**Action item:**
Every record below, from the first line to the last, is to be set down again exactly.

━━━ Entries shown ━━━

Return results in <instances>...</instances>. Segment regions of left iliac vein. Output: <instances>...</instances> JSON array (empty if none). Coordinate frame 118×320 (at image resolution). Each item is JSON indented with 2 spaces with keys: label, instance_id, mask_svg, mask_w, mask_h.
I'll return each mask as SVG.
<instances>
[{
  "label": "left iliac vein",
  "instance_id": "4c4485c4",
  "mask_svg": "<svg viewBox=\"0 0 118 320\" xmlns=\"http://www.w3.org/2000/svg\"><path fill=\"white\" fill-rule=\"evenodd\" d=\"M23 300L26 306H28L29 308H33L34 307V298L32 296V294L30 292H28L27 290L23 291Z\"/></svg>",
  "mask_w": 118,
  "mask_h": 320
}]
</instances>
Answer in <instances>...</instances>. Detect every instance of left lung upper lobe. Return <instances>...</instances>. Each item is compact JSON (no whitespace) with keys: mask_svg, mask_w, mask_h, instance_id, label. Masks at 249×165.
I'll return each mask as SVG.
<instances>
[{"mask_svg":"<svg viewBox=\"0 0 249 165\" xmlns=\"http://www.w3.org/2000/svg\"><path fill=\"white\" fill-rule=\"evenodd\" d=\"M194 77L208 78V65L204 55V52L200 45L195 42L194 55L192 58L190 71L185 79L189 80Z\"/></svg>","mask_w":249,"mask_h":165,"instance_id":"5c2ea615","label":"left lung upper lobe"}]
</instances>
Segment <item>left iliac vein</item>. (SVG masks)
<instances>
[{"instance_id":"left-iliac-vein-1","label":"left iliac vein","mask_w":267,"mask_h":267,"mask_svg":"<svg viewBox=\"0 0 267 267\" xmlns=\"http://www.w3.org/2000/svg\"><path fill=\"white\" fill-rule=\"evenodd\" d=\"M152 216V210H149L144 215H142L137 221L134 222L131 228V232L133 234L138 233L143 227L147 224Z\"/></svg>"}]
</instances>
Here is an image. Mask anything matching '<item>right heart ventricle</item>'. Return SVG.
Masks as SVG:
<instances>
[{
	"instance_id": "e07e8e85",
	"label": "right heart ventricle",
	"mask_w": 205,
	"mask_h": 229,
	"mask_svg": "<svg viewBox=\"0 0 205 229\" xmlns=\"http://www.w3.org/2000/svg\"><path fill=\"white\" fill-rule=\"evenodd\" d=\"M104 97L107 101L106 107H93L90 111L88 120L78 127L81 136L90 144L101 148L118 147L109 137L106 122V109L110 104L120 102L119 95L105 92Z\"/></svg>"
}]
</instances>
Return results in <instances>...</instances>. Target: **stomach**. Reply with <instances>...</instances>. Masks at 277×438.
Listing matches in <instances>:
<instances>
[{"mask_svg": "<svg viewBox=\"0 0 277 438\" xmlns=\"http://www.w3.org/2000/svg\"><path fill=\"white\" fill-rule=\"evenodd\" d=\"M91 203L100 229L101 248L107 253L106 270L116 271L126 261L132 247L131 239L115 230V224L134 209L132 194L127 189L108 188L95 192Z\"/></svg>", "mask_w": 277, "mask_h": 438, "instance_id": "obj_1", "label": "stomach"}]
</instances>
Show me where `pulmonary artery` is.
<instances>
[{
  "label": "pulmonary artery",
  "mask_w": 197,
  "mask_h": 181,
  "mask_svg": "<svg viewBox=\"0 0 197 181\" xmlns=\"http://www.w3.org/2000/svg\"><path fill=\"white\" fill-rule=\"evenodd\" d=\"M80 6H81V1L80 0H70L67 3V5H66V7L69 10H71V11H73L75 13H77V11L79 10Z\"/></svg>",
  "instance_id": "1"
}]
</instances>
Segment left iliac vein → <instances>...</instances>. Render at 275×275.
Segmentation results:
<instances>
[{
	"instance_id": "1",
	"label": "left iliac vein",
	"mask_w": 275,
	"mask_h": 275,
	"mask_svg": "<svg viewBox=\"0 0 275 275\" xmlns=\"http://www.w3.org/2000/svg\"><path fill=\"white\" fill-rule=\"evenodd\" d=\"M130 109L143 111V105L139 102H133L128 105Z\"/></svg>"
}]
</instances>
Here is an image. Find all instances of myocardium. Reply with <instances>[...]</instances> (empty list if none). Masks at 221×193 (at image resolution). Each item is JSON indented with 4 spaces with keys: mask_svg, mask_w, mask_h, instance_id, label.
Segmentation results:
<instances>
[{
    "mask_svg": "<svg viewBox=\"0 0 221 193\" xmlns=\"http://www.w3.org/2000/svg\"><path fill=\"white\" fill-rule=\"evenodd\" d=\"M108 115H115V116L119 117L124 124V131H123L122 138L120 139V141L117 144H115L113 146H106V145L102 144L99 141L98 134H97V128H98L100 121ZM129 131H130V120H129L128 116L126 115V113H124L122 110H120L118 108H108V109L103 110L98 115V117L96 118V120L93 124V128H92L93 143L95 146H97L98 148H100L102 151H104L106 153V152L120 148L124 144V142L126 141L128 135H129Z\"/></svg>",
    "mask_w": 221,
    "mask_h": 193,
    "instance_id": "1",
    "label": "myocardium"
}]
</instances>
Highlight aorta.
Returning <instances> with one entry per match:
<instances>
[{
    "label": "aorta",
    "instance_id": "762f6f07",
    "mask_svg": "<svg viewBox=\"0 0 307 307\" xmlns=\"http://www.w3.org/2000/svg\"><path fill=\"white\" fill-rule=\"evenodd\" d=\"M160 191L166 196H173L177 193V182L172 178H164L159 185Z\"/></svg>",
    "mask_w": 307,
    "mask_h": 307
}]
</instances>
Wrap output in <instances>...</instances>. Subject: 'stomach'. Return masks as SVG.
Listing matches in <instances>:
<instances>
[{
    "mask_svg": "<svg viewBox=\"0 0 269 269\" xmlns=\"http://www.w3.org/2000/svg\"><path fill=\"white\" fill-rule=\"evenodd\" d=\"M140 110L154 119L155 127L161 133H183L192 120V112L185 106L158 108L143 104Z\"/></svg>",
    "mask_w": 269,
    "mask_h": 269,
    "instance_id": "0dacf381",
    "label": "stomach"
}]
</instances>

━━━

**Response:**
Return results in <instances>...</instances>. Segment regions of left iliac vein. Output: <instances>...</instances> JSON array (empty if none). Coordinate frame 118×320 (at image resolution). Each item is JSON indented with 2 spaces with keys: label, instance_id, mask_svg, mask_w, mask_h.
I'll return each mask as SVG.
<instances>
[{
  "label": "left iliac vein",
  "instance_id": "4c4485c4",
  "mask_svg": "<svg viewBox=\"0 0 118 320\" xmlns=\"http://www.w3.org/2000/svg\"><path fill=\"white\" fill-rule=\"evenodd\" d=\"M23 300L26 306H28L29 308H33L34 307V298L32 296V294L30 292H28L27 290L23 291Z\"/></svg>",
  "mask_w": 118,
  "mask_h": 320
}]
</instances>
Answer in <instances>...</instances>. Detect every instance of left lung upper lobe. Return <instances>...</instances>. Each item is compact JSON (no whitespace) with keys: mask_svg, mask_w, mask_h, instance_id, label. Masks at 249×165.
I'll return each mask as SVG.
<instances>
[{"mask_svg":"<svg viewBox=\"0 0 249 165\" xmlns=\"http://www.w3.org/2000/svg\"><path fill=\"white\" fill-rule=\"evenodd\" d=\"M194 77L208 78V65L204 55V52L200 45L195 42L194 55L192 58L190 71L185 79L189 80Z\"/></svg>","mask_w":249,"mask_h":165,"instance_id":"5c2ea615","label":"left lung upper lobe"}]
</instances>
Segment <item>left iliac vein</item>. (SVG masks)
<instances>
[{"instance_id":"left-iliac-vein-1","label":"left iliac vein","mask_w":267,"mask_h":267,"mask_svg":"<svg viewBox=\"0 0 267 267\" xmlns=\"http://www.w3.org/2000/svg\"><path fill=\"white\" fill-rule=\"evenodd\" d=\"M152 216V210H149L144 215H142L137 221L134 222L131 228V232L133 234L138 233L143 227L147 224Z\"/></svg>"}]
</instances>
Here is an image. Mask anything matching '<item>right heart ventricle</item>'. Return SVG.
Masks as SVG:
<instances>
[{
	"instance_id": "e07e8e85",
	"label": "right heart ventricle",
	"mask_w": 205,
	"mask_h": 229,
	"mask_svg": "<svg viewBox=\"0 0 205 229\" xmlns=\"http://www.w3.org/2000/svg\"><path fill=\"white\" fill-rule=\"evenodd\" d=\"M104 97L107 101L106 107H93L90 111L88 120L78 127L81 136L90 144L101 148L118 147L109 137L106 122V109L110 104L120 102L119 95L105 92Z\"/></svg>"
}]
</instances>
Return results in <instances>...</instances>. Target: **stomach**. Reply with <instances>...</instances>. Masks at 277×438.
Listing matches in <instances>:
<instances>
[{"mask_svg": "<svg viewBox=\"0 0 277 438\" xmlns=\"http://www.w3.org/2000/svg\"><path fill=\"white\" fill-rule=\"evenodd\" d=\"M91 203L100 229L101 248L107 253L106 270L116 271L126 261L132 247L131 239L115 230V224L134 209L132 194L127 189L108 188L95 192Z\"/></svg>", "mask_w": 277, "mask_h": 438, "instance_id": "obj_1", "label": "stomach"}]
</instances>
Show me where `pulmonary artery` is.
<instances>
[{
  "label": "pulmonary artery",
  "mask_w": 197,
  "mask_h": 181,
  "mask_svg": "<svg viewBox=\"0 0 197 181\" xmlns=\"http://www.w3.org/2000/svg\"><path fill=\"white\" fill-rule=\"evenodd\" d=\"M80 6H81V1L80 0H70L67 3V5H66V7L69 10H71V11H73L75 13H77V11L79 10Z\"/></svg>",
  "instance_id": "1"
}]
</instances>
Segment left iliac vein → <instances>...</instances>. Render at 275×275.
Segmentation results:
<instances>
[{
	"instance_id": "1",
	"label": "left iliac vein",
	"mask_w": 275,
	"mask_h": 275,
	"mask_svg": "<svg viewBox=\"0 0 275 275\" xmlns=\"http://www.w3.org/2000/svg\"><path fill=\"white\" fill-rule=\"evenodd\" d=\"M130 109L143 111V105L139 102H133L128 105Z\"/></svg>"
}]
</instances>
Here is an image. Find all instances of myocardium. Reply with <instances>[...]</instances> (empty list if none). Masks at 221×193 (at image resolution). Each item is JSON indented with 4 spaces with keys: mask_svg, mask_w, mask_h, instance_id, label.
Segmentation results:
<instances>
[{
    "mask_svg": "<svg viewBox=\"0 0 221 193\" xmlns=\"http://www.w3.org/2000/svg\"><path fill=\"white\" fill-rule=\"evenodd\" d=\"M108 115H115V116L119 117L124 124V131H123L122 138L120 139V141L117 144H115L113 146H106V145L102 144L99 141L98 134H97V128H98L100 121ZM129 131H130V120H129L128 116L126 115V113H124L122 110H120L118 108H108V109L103 110L98 115V117L96 118V120L93 124V128H92L93 143L95 146H97L98 148H100L102 151H104L106 153V152L120 148L124 144V142L126 141L128 135H129Z\"/></svg>",
    "mask_w": 221,
    "mask_h": 193,
    "instance_id": "1",
    "label": "myocardium"
}]
</instances>
Highlight aorta.
Returning <instances> with one entry per match:
<instances>
[{
    "label": "aorta",
    "instance_id": "762f6f07",
    "mask_svg": "<svg viewBox=\"0 0 307 307\" xmlns=\"http://www.w3.org/2000/svg\"><path fill=\"white\" fill-rule=\"evenodd\" d=\"M160 191L166 196H173L177 193V182L172 178H164L159 185Z\"/></svg>",
    "mask_w": 307,
    "mask_h": 307
}]
</instances>
Wrap output in <instances>...</instances>. Subject: 'stomach'. Return masks as SVG.
Listing matches in <instances>:
<instances>
[{
    "mask_svg": "<svg viewBox=\"0 0 269 269\" xmlns=\"http://www.w3.org/2000/svg\"><path fill=\"white\" fill-rule=\"evenodd\" d=\"M140 110L154 119L155 127L161 133H183L192 120V112L185 106L158 108L143 104Z\"/></svg>",
    "mask_w": 269,
    "mask_h": 269,
    "instance_id": "0dacf381",
    "label": "stomach"
}]
</instances>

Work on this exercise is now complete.